Look through the records below for the word "kollegor". Report how many lines have it, and only that number.
---------- DATASET EXCERPTS ----------
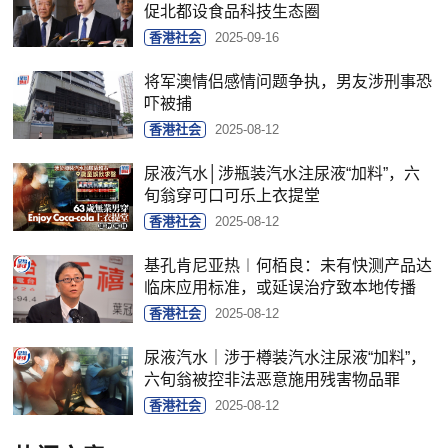
促北都设食品科技生态圈
香港社会
2025-09-16
将军澳情侣感情问题争执，男友涉刑事恐
吓被捕
香港社会
2025-08-12
尿液汽水│涉瓶装汽水注尿液“加料”，六
旬翁穿可口可乐上衣提堂
香港社会
2025-08-12
基孔肯尼亚热︱何栢良：未有快测产品达
临床应用标准，或延误治疗致本地传播
香港社会
2025-08-12
尿液汽水｜涉于樽装汽水注尿液“加料”，
六旬翁被控非法恶意施用残害物品罪
香港社会
2025-08-12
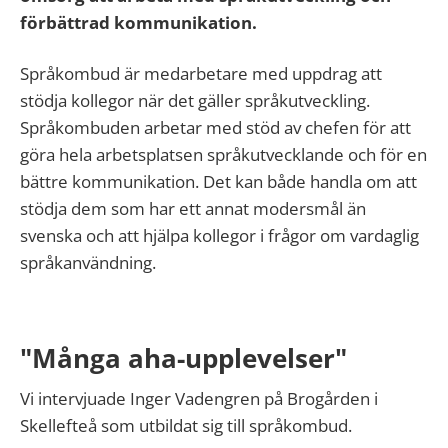
förbättrad kommunikation.
Språkombud är medarbetare med uppdrag att
stödja kollegor när det gäller språkutveckling.
Språkombuden arbetar med stöd av chefen för att
göra hela arbetsplatsen språkutvecklande och för en
bättre kommunikation. Det kan både handla om att
stödja dem som har ett annat modersmål än
svenska och att hjälpa kollegor i frågor om vardaglig
språkanvändning.
"Många aha-upplevelser"
Vi intervjuade Inger Vadengren på Brogården i
Skellefteå som utbildat sig till språkombud.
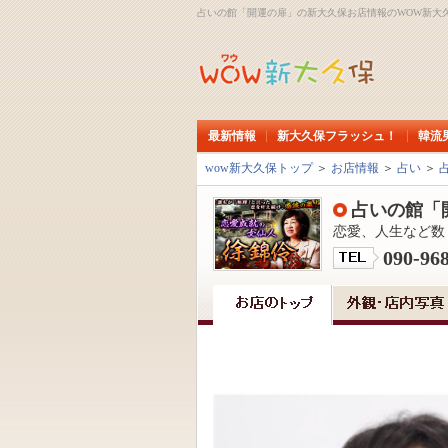
占いの館「開運の扉」の新大久保お店情報のWOW新大
最新情報
新大久保フラッシュ！
韓流
wow新大久保トップ
＞
お店情報
＞
占い
＞
占いの館「
恋愛、人生など数
090-96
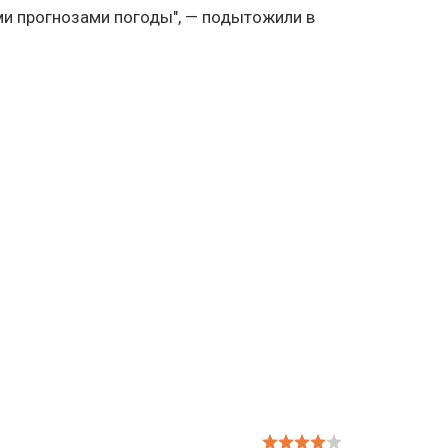
и прогнозами погоды", — подытожили в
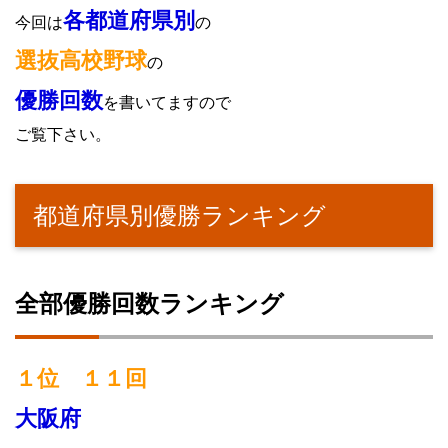
各都道府県別
今回は
の
選抜高校野球
の
優勝回数
を書いてますので
ご覧下さい。
都道府県別優勝ランキング
全部優勝回数ランキング
１位 １１回
大阪府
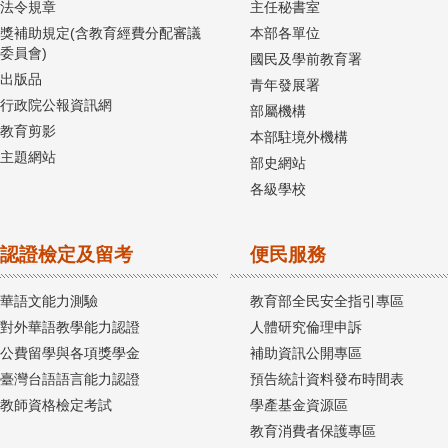
法令規章
主任秘書室
獎補助規定(含教育經費分配審議
本部各單位
委員會)
國民及學前教育署
出版品
青年發展署
行政院公報資訊網
部屬機構
教育剪影
本部駐境外機構
主題網站
部史網站
各級學校
認證檢定及留考
便民服務
華語文能力測驗
教育部全民安全指引專區
對外華語教學能力認證
人體研究倫理申訴
公費留學與各項獎學金
補助資訊公開專區
臺灣台語語言能力認證
預告統計資料發布時間表
教師資格檢定考試
學產基金資源區
教育消費者保護專區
----------
__EXERCISE RESPONSE__. 2